L’article L.245-4 de ce code prévoit que le montant attribué à la personne handicapée est évalué en fonction du nombre d’heures de présence requis par sa situation et est fixé en équivalent temps plein, en tenant compte du coût réel de rémunération des aides humaines en application de la législation du travail.
En l’espèce, il ressort du certificat médical joint à la saisine de la MDPH DE VAUCLUSE daté du 05 mai 2023 et établi par le docteur [A] [P] que Madame [V] [H] épouse [W] , alors âgée de 47 ans, souffre d’une rupture du tendon d’Achille, avec comme antécédents notamment exocytose, calcification, arthrose cervicale, arthrose au niveau du bassin, gonarthrose et hernies discale et cervicale et comme signes cliniques invalidants permanents notamment douleur de la cheville droite. La perspective d’évolution globale est une aggravation. Le périmètre de marche est de 200 mètres avec des cannes en intérieur et en extérieur tous les jours, un ralentissement moteur, un besoin de pauses et un besoin d’accompagnement pour les déplacements extérieurs. Les actes essentiels de la vie sont réalisés avec difficulté mais sans aide humaine pour marcher, se déplacer à l’intérieur et à l’extérieur, prendre son traitement médical et gérer son suivi des soins et avec aide humaine pour faire sa toilette, s’habiller, se déshabiller, manger et boire des aliments préparés, couper ses aliments, assurer l’hygiène de l’élimination urinaire et fécale, faire les courses, préparer un repas, assurer les tâches ménagères, faire les démarches administratives et gérer son budget et sans difficulté pour le reste. Concernant le retentissement sur l’emploi, le médecin n’a rien indiqué.
Les conclusions du docteur [Y] [J], expert désigné par le tribunal, ne font état d’aucune difficulté grave ou absolue.
Madame [V] [H] épouse [W] sollicite la PCH aides humaines.
La MDPH DE VAUCLUSE maintient sa décision de rejet de la PCH aides humaines.
Force est de constater que Madame [V] [H] épouse [W] ne justifie nullement que son état de santé justifie que lui soit alloué la PCH aides humaines.
Dans ces conditions, il convient de débouter Madame [V] [H] épouse [W] de sa demande tendant à l’octroi de la PCH aides humaines.

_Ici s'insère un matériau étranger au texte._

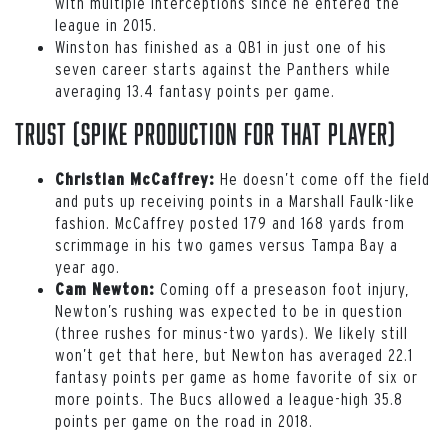
with multiple interceptions since he entered the
league in 2015.
Winston has finished as a QB1 in just one of his
seven career starts against the Panthers while
averaging 13.4 fantasy points per game.
Trust (spike production for that player)
He doesn’t come off the field
Christian McCaffrey:
and puts up receiving points in a Marshall Faulk-like
fashion. McCaffrey posted 179 and 168 yards from
scrimmage in his two games versus Tampa Bay a
year ago.
Coming off a preseason foot injury,
Cam Newton:
Newton’s rushing was expected to be in question
(three rushes for minus-two yards). We likely still
won’t get that here, but Newton has averaged 22.1
fantasy points per game as home favorite of six or
more points. The Bucs allowed a league-high 35.8
points per game on the road in 2018.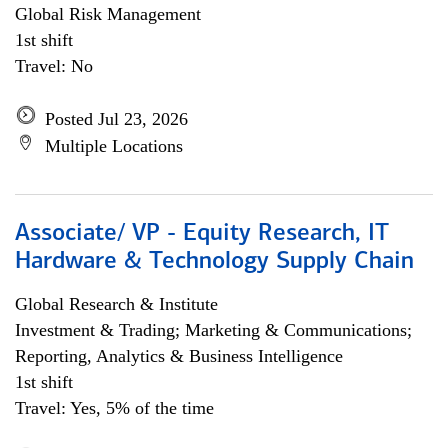
Global Risk Management
1st shift
Travel: No
Posted Jul 23, 2026
Multiple Locations
Associate/ VP - Equity Research, IT
Hardware & Technology Supply Chain
Global Research & Institute
Investment & Trading; Marketing & Communications;
Reporting, Analytics & Business Intelligence
1st shift
Travel: Yes, 5% of the time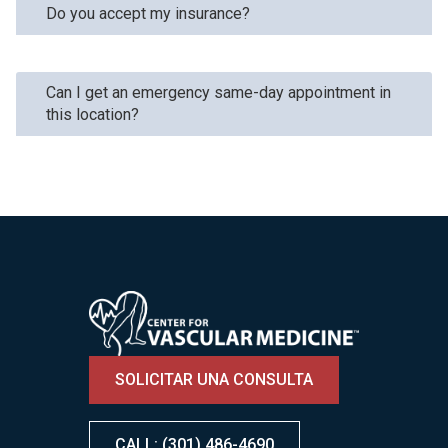
Do you accept my insurance?
Can I get an emergency same-day appointment in
this location?
Image
SOLICITAR UNA CONSULTA
CALL: (301) 486-4690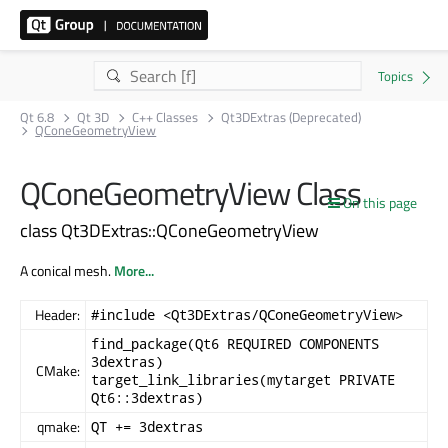
Qt 6.8
Qt 3D
C++ Classes
Qt3DExtras (Deprecated)
QConeGeometryView
QConeGeometryView Class
On this page
class Qt3DExtras::QConeGeometryView
A conical mesh.
More...
Header:
#include <Qt3DExtras/QConeGeometryView>
find_package(Qt6 REQUIRED COMPONENTS
3dextras)
CMake:
target_link_libraries(mytarget PRIVATE
Qt6::3dextras)
qmake:
QT += 3dextras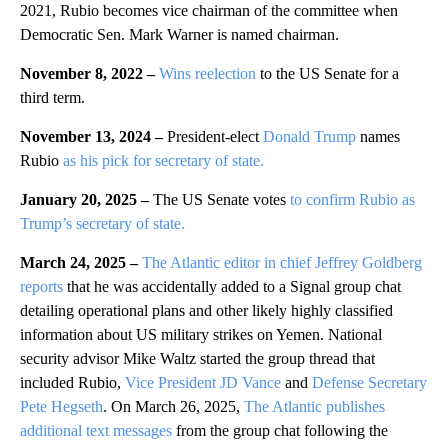
2021, Rubio becomes vice chairman of the committee when
Democratic Sen. Mark Warner is named chairman.
November 8, 2022 –
Wins reelection
to the US Senate for a
third term.
November 13, 2024 –
President-elect
Donald Trump
names
Rubio
as his pick for secretary of state.
January 20, 2025 –
The US Senate votes
to confirm Rubio as
Trump’s secretary of state.
March 24, 2025 –
The Atlantic editor in chief Jeffrey Goldberg
reports
that he was accidentally added to a Signal group chat
detailing operational plans and other likely highly classified
information about US military strikes on Yemen. National
security advisor Mike Waltz started the group thread that
included Rubio,
Vice President JD Vance
and
Defense Secretary
Pete Hegseth
. On March 26, 2025,
The Atlantic publishes
additional text messages
from the group chat following the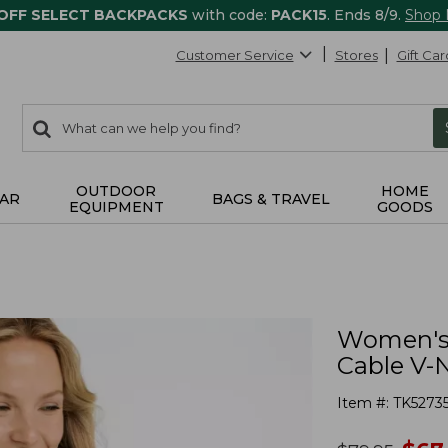
 OFF SELECT BACKPACKS
with code:
PACK15
. Ends 8/9.
Shop
Customer Service
Stores
Gift Car
0
Search:
search
items
returned.
OUTDOOR
HOME
AR
BAGS & TRAVEL
EQUIPMENT
GOODS
Women's 
Cable V-
Item #:
TK5273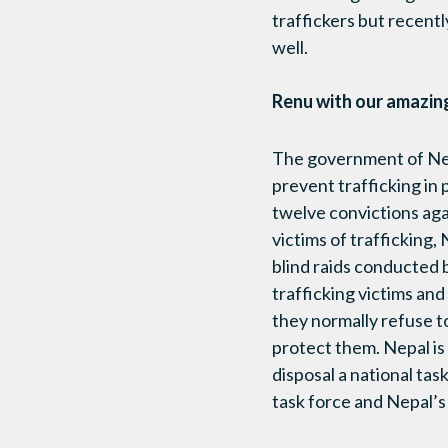
traffickers but recentl
well.
Renu with our amazing
The government of Nep
prevent trafficking in 
twelve convictions agai
victims of trafficking,
blind raids conducted b
trafficking victims and 
they normally refuse t
protect them. Nepal is
disposal a national tas
task force and Nepal’s 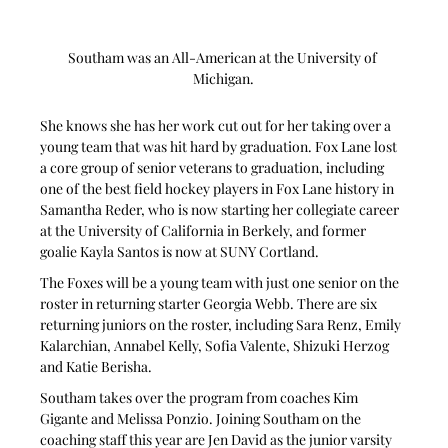
Southam was an All-American at the University of 
Michigan.
She knows she has her work cut out for her taking over a 
young team that was hit hard by graduation. Fox Lane lost 
a core group of senior veterans to graduation, including 
one of the best field hockey players in Fox Lane history in 
Samantha Reder, who is now starting her collegiate career 
at the University of California in Berkely, and former 
goalie Kayla Santos is now at SUNY Cortland.
The Foxes will be a young team with just one senior on the 
roster in returning starter Georgia Webb. There are six 
returning juniors on the roster, including Sara Renz, Emily 
Kalarchian, Annabel Kelly, Sofia Valente, Shizuki Herzog 
and Katie Berisha.
Southam takes over the program from coaches Kim 
Gigante and Melissa Ponzio. Joining Southam on the 
coaching staff this year are Jen David as the junior varsity 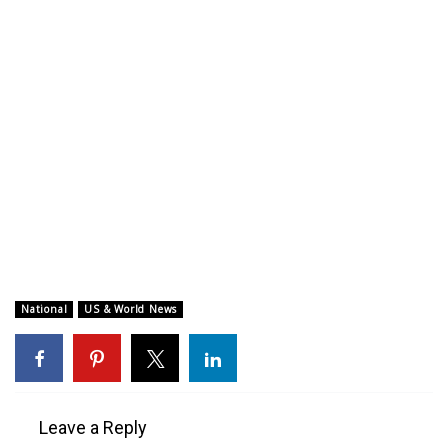
WCBI CONNECT
WCBI Senior Expo 2025
Job Fair 2025
Senior Spotlight 2026
Local Events
Obituaries
2025 Obituaries
National
US & World News
2023 – 2024 Obituaries
Pets Without Partners
Leave a Reply
Big Deals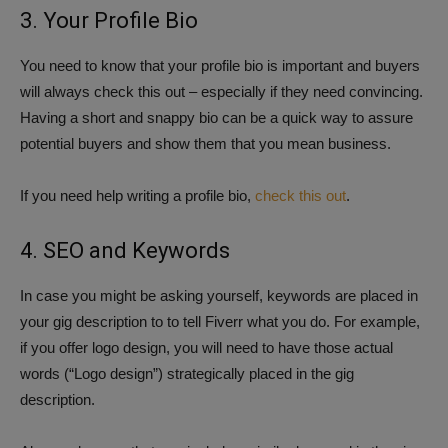
3. Your Profile Bio
You need to know that your profile bio is important and buyers
will always check this out – especially if they need convincing.
Having a short and snappy bio can be a quick way to assure
potential buyers and show them that you mean business.
If you need help writing a profile bio,
check this out
.
4. SEO and Keywords
In case you might be asking yourself, keywords are placed in
your gig description to to tell Fiverr what you do. For example,
if you offer logo design, you will need to have those actual
words (“Logo design”) strategically placed in the gig
description.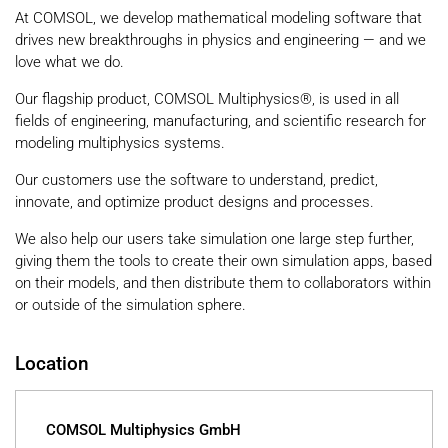
At COMSOL, we develop mathematical modeling software that
drives new breakthroughs in physics and engineering — and we
love what we do.
Our flagship product, COMSOL Multiphysics®, is used in all
fields of engineering, manufacturing, and scientific research for
modeling multiphysics systems.
Our customers use the software to understand, predict,
innovate, and optimize product designs and processes.
We also help our users take simulation one large step further,
giving them the tools to create their own simulation apps, based
on their models, and then distribute them to collaborators within
or outside of the simulation sphere.
Location
COMSOL Multiphysics GmbH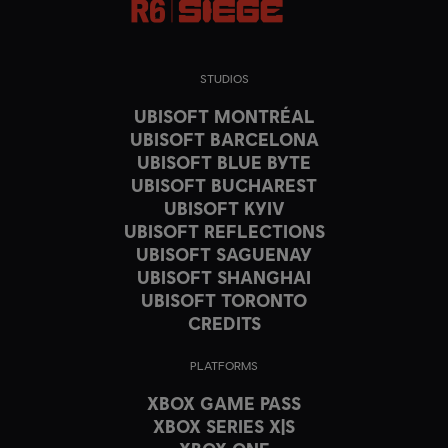
STUDIOS
UBISOFT MONTRÉAL
UBISOFT BARCELONA
UBISOFT BLUE BYTE
UBISOFT BUCHAREST
UBISOFT KYIV
UBISOFT REFLECTIONS
UBISOFT SAGUENAY
UBISOFT SHANGHAI
UBISOFT TORONTO
CREDITS
PLATFORMS
XBOX GAME PASS
XBOX SERIES X|S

Par application des dispositions de l’article L.142-11 du code de la sécurité sociale, les frais résultant de la consultation réalisée par le docteur [Y] [J] seront supportés par la caisse nationale de l’assurance maladie (CNAM).
Sur les dépens
En application de l’article 696 du code de procédure civile, Madame [V] [H] épouse [W] , partie succombante, sera condamnée aux dépens de l’instance, à l’exception des frais de consultation médicale qui resteront à la charge de la CNAM.
Sur l’exécution provisoire
Compte tenu de l’issue du litige, il n’y a pas lieu à ordonner l’exécution provisoire de la présente décision.
PAR CES MOTIFS
Le pôle social du tribunal judiciaire d’Avignon, statuant après débats en chambre du conseil par jugement mis à la disposition des parties au greffe, contradictoire et en premier ressort :
Dit que Madame [V] [H] épouse [W] présente un taux d’incapacité inférieur à 50 % ;
Déboute Madame [V] [H] épouse [W] de sa demande au titre de l’allocation aux adultes handicapés ;
Déboute Madame [V] [H] épouse [W] de sa demande tendant à l’octroi de la prestation de compensation du handicap aides humaines ;
Condamne Madame [V] [H] épouse [W] aux dépens de l’instance, à l’exception des frais de consultation médicale qui resteront à la charge de la caisse nationale d’assurance maladie ;
Dit n’y avoir lieu à ordonner l’exécution provisoire de la décision à intervenir.
Ainsi jugé et prononcé par mise à disposition au greffe du pôle social du tribunal judiciaire d’Avignon le 15 octobre 2025.